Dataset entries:
-------------------------

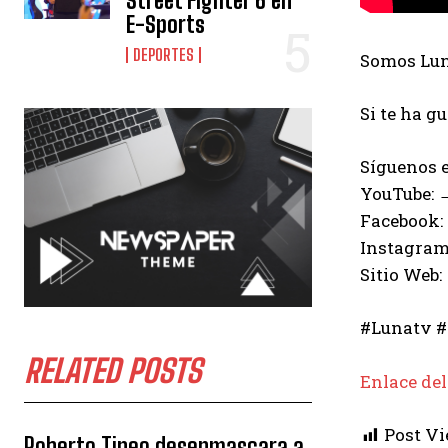
Street Fighter 6 en
E-Sports
DEPORTES
Somos Luna
Si te ha g
Síguenos e
YouTube:
Facebook:
Instagram
Sitio Web:
#Lunatv #
RELATED POSTS
Enlace del
Post Vi
Roberto Tineo desenmascara a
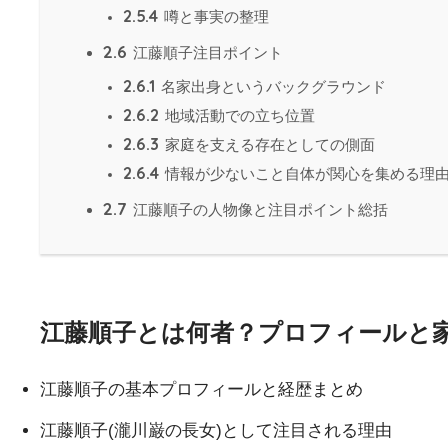
2.5.4
噂と事実の整理
2.6
江藤順子注目ポイント
2.6.1
名家出身というバックグラウンド
2.6.2
地域活動での立ち位置
2.6.3
家庭を支える存在としての側面
2.6.4
情報が少ないこと自体が関心を集める理
2.7
江藤順子の人物像と注目ポイント総括
江藤順子とは何者？プロフィールと
江藤順子の基本プロフィールと経歴まとめ
江藤順子(瀧川巌の長女)として注目される理由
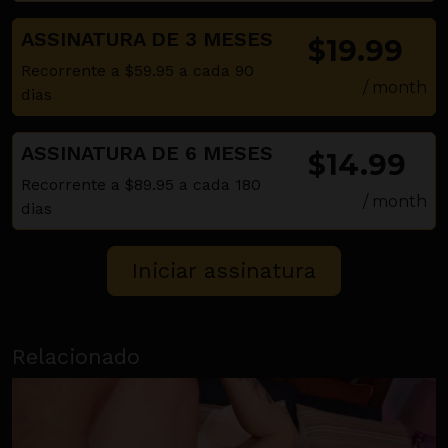
ASSINATURA DE 3 MESES
$19.99
Recorrente a $59.95 a cada 90
/ month
dias
ASSINATURA DE 6 MESES
$14.99
Recorrente a $89.95 a cada 180
/ month
dias
Relacionado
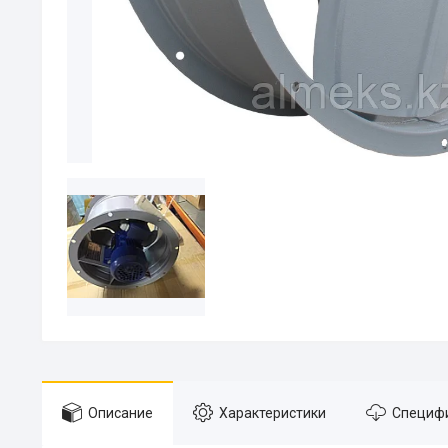
Описание
Характеристики
Специф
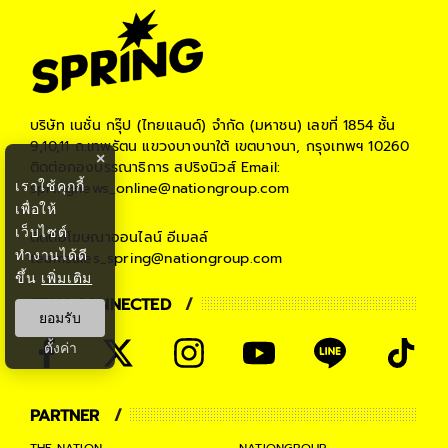
บริษัท เนชั่น กรุ๊ป (ไทยแลนด์) จำกัด (มหาชน)
เลขที่ 1854 ชั้น
9,10,11 ถ.เทพรัตน แขวงบางนาใต้ เขตบางนา, กรุงเทพฯ 10260
×
ติดต่อกองบรรณาธิการ สปริงนิวส์
Email:
เราใช้คุกกี้
springnews_online@nationgroup.com
เพื่อให้
เว็บไซต์
ติดต่อโฆษณาออนไลน์
อีเมลล์
ทำงานได้ดี
teamsales_spring@nationgroup.com
ขึ้น
เพิ่มเติม
STAY CONNECTED
ยอมรับ
ตั้งค่า
PARTNER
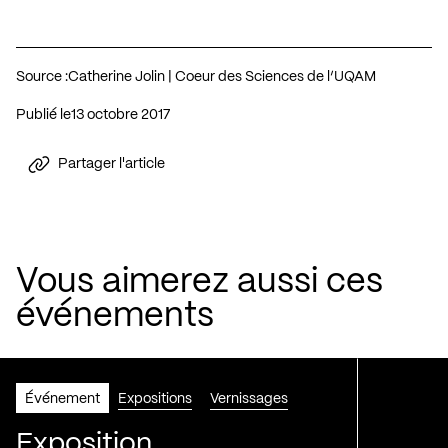
Source :
Catherine Jolin | Coeur des Sciences de l’UQAM
Publié le
13 octobre 2017
Partager l'article
Vous aimerez aussi ces
événements
Événement
Expositions
Vernissages
Exposition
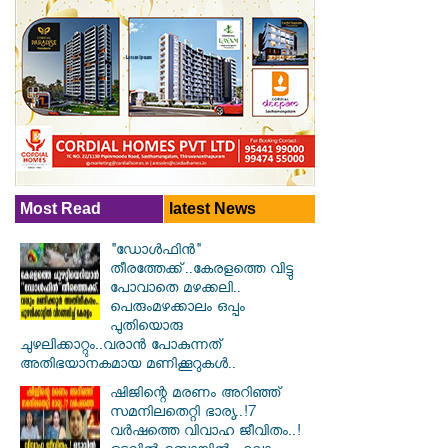
Most Read
latest News
"ഡോൾഫിൻ"
തീരത്തേക്ക്..കേരളത്തെ വിട്ടു
പോവാതെ മഴക്കലി..
പെരുംമഴക്കാലം ഒപ്പം
പുതിയൊരു
ചുഴലിക്കാറ്റും..വരാൻ പോകുന്നത്
അതിഭയാനകമായ മണിക്കൂറുകൾ..
ഷിജിന്റെ മരണം അറിഞ്ഞ്
സമനിലതെറ്റി ഭാര്യ..!7
വർഷത്തെ വിവാഹ ജീവിതം..!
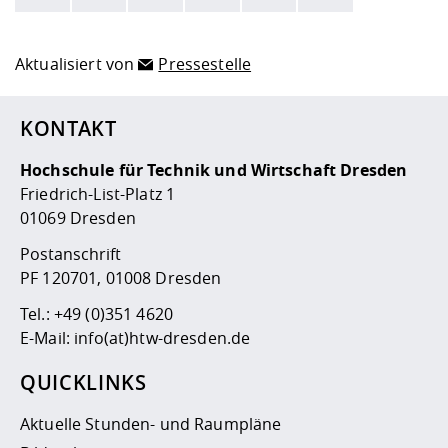
Hier stehen weitere Informationen und ein Link zur
Date
Aktualisiert von
Pressestelle
KONTAKT
Hochschule für Technik und Wirtschaft Dresden
Friedrich-List-Platz 1
01069 Dresden
Postanschrift
PF 120701, 01008 Dresden
Tel.:
+49 (0)351 4620
E-Mail:
info(at)htw-dresden.de
QUICKLINKS
Aktuelle Stunden- und Raumpläne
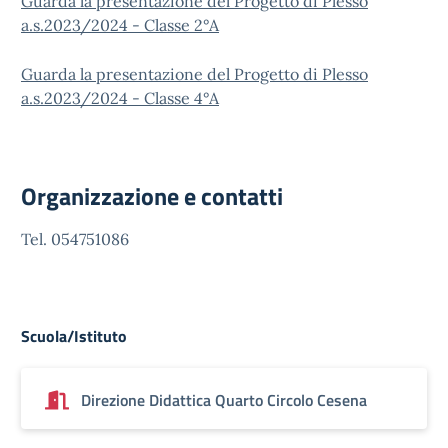
Guarda la presentazione del Progetto di Plesso
a.s.2023/2024 - Classe 2°A
Guarda la presentazione del Progetto di Plesso
a.s.2023/2024 - Classe 4°A
Organizzazione e contatti
Tel. 054751086
Scuola/Istituto
Direzione Didattica Quarto Circolo Cesena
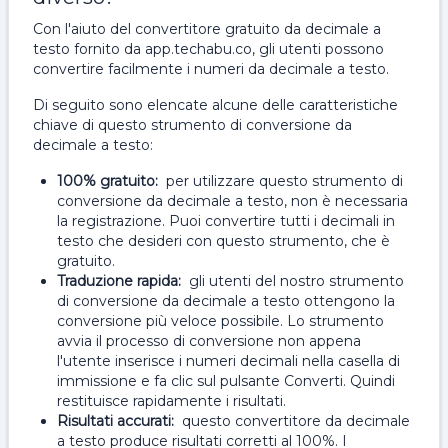
Con l'aiuto del convertitore gratuito da decimale a
testo fornito da app.techabu.co, gli utenti possono
convertire facilmente i numeri da decimale a testo.
Di seguito sono elencate alcune delle caratteristiche
chiave di questo strumento di conversione da
decimale a testo:
100% gratuito:
per utilizzare questo strumento di
conversione da decimale a testo, non è necessaria
la registrazione. Puoi convertire tutti i decimali in
testo che desideri con questo strumento, che è
gratuito.
Traduzione rapida:
gli utenti del nostro strumento
di conversione da decimale a testo ottengono la
conversione più veloce possibile. Lo strumento
avvia il processo di conversione non appena
l'utente inserisce i numeri decimali nella casella di
immissione e fa clic sul pulsante Converti. Quindi
restituisce rapidamente i risultati.
Risultati accurati:
questo convertitore da decimale
a testo produce risultati corretti al 100%. I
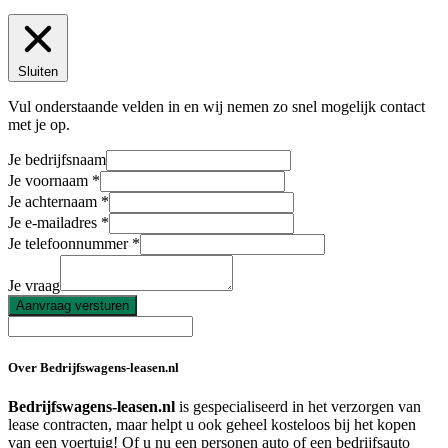
Sluiten
Vul onderstaande velden in en wij nemen zo snel mogelijk contact
met je op.
Je bedrijfsnaam
Je voornaam
Je achternaam
Je e-mailadres
Je telefoonnummer
Je vraag
Aanvraag versturen
Over Bedrijfswagens-leasen.nl
Bedrijfswagens-leasen.nl
is gespecialiseerd in het verzorgen van
lease contracten, maar helpt u ook geheel kosteloos bij het kopen
van een voertuig! Of u nu een personen auto of een bedrijfsauto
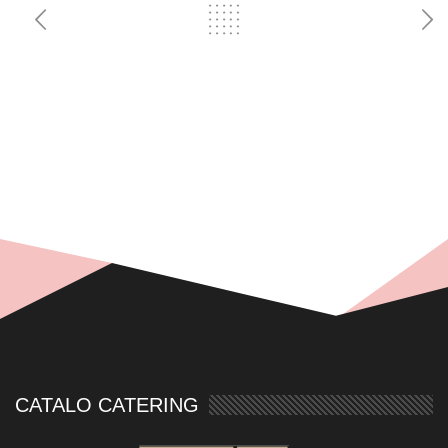
CATALO CATERING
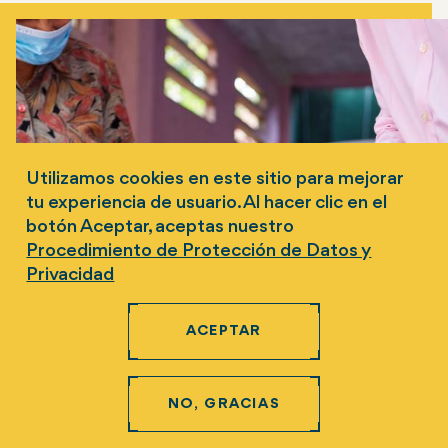
Utilizamos cookies en este sitio para mejorar
tu experiencia de usuario. Al hacer clic en el
botón Aceptar, aceptas nuestro
Procedimiento de Protección de Datos y
Privacidad
ACEPTAR
NO, GRACIAS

-------------------------

Task:
Without the images, print all of the lines above exactly.

Expected output:
Street Fighter 6 en
E-Sports
DEPORTES
Somos Luna
Si te ha g
Síguenos e
YouTube:
Facebook:
Instagram
Sitio Web:
#Lunatv #
RELATED POSTS
Enlace del
Post Vi
Roberto Tineo desenmascara a
2.5.4
噂と事実の整理
2.6
江藤順子注目ポイント
2.6.1
名家出身というバックグラウンド
2.6.2
地域活動での立ち位置
2.6.3
家庭を支える存在としての側面
2.6.4
情報が少ないこと自体が関心を集める理
2.7
江藤順子の人物像と注目ポイント総括
江藤順子とは何者？プロフィールと
江藤順子の基本プロフィールと経歴まとめ
江藤順子(瀧川巌の長女)として注目される理由
ASSINATURA DE 3 MESES
$19.99
Recorrente a $59.95 a cada 90
/ month
dias
ASSINATURA DE 6 MESES
$14.99
Recorrente a $89.95 a cada 180
/ month
dias
Relacionado
Описание
Характеристики
Специф
บริษัท เนชั่น กรุ๊ป (ไทยแลนด์) จำกัด (มหาชน)
เลขที่ 1854 ชั้น
9,10,11 ถ.เทพรัตน แขวงบางนาใต้ เขตบางนา, กรุงเทพฯ 10260
×
ติดต่อกองบรรณาธิการ สปริงนิวส์
Email:
เราใช้คุกกี้
springnews_online@nationgroup.com
เพื่อให้
เว็บไซต์
ติดต่อโฆษณาออนไลน์
อีเมลล์
ทำงานได้ดี
teamsales_spring@nationgroup.com
ขึ้น
เพิ่มเติม
STAY CONNECTED
ยอมรับ
ตั้งค่า
PARTNER
Source :
Catherine Jolin | Coeur des Sciences de l’UQAM
Publié le
13 octobre 2017
Partager l'article
Vous aimerez aussi ces
événements
Événement
Expositions
Vernissages
Exposition
Most Read
latest News
"ഡോൾഫിൻ"
തീരത്തേക്ക്..കേരളത്തെ വിട്ടു
പോവാതെ മഴക്കലി..
പെരുംമഴക്കാലം ഒപ്പം
പുതിയൊരു
ചുഴലിക്കാറ്റും..വരാൻ പോകുന്നത്
അതിഭയാനകമായ മണിക്കൂറുകൾ..
ഷിജിന്റെ മരണം അറിഞ്ഞ്
സമനിലതെറ്റി ഭാര്യ..!7
വർഷത്തെ വിവാഹ ജീവിതം..!
Hier stehen weitere Informationen und ein Link zur
Date
Aktualisiert von
Pressestelle
KONTAKT
Hochschule für Technik und Wirtschaft Dresden
Friedrich-List-Platz 1
01069 Dresden
Postanschrift
PF 120701, 01008 Dresden
Tel.:
+49 (0)351 4620
E-Mail:
info(at)htw-dresden.de
QUICKLINKS
Aktuelle Stunden- und Raumpläne
Guarda la presentazione del Progetto di Plesso
a.s.2023/2024 - Classe 2°A
Guarda la presentazione del Progetto di Plesso
a.s.2023/2024 - Classe 4°A
Organizzazione e contatti
Tel. 054751086
Scuola/Istituto
Direzione Didattica Quarto Circolo Cesena
Con l'aiuto del convertitore gratuito da decimale a
testo fornito da app.techabu.co, gli utenti possono
convertire facilmente i numeri da decimale a testo.
Di seguito sono elencate alcune delle caratteristiche
chiave di questo strumento di conversione da
decimale a testo:
100% gratuito:
per utilizzare questo strumento di
conversione da decimale a testo, non è necessaria
la registrazione. Puoi convertire tutti i decimali in
testo che desideri con questo strumento, che è
gratuito.
Traduzione rapida:
gli utenti del nostro strumento
di conversione da decimale a testo ottengono la
conversione più veloce possibile. Lo strumento
avvia il processo di conversione non appena
l'utente inserisce i numeri decimali nella casella di
immissione e fa clic sul pulsante Converti. Quindi
restituisce rapidamente i risultati.
Risultati accurati:
questo convertitore da decimale
a testo produce risultati corretti al 100%. I
Sluiten
Vul onderstaande velden in en wij nemen zo snel mogelijk contact
met je op.
Je bedrijfsnaam
Je voornaam
Je achternaam
Je e-mailadres
Je telefoonnummer
Je vraag
Aanvraag versturen
Over Bedrijfswagens-leasen.nl
Bedrijfswagens-leasen.nl
is gespecialiseerd in het verzorgen van
lease contracten, maar helpt u ook geheel kosteloos bij het kopen
van een voertuig! Of u nu een personen auto of een bedrijfsauto
CATALO CATERING
Utilizamos cookies en este sitio para mejorar
tu experiencia de usuario. Al hacer clic en el
botón Aceptar, aceptas nuestro
Procedimiento de Protección de Datos y
Privacidad
ACEPTAR
NO, GRACIAS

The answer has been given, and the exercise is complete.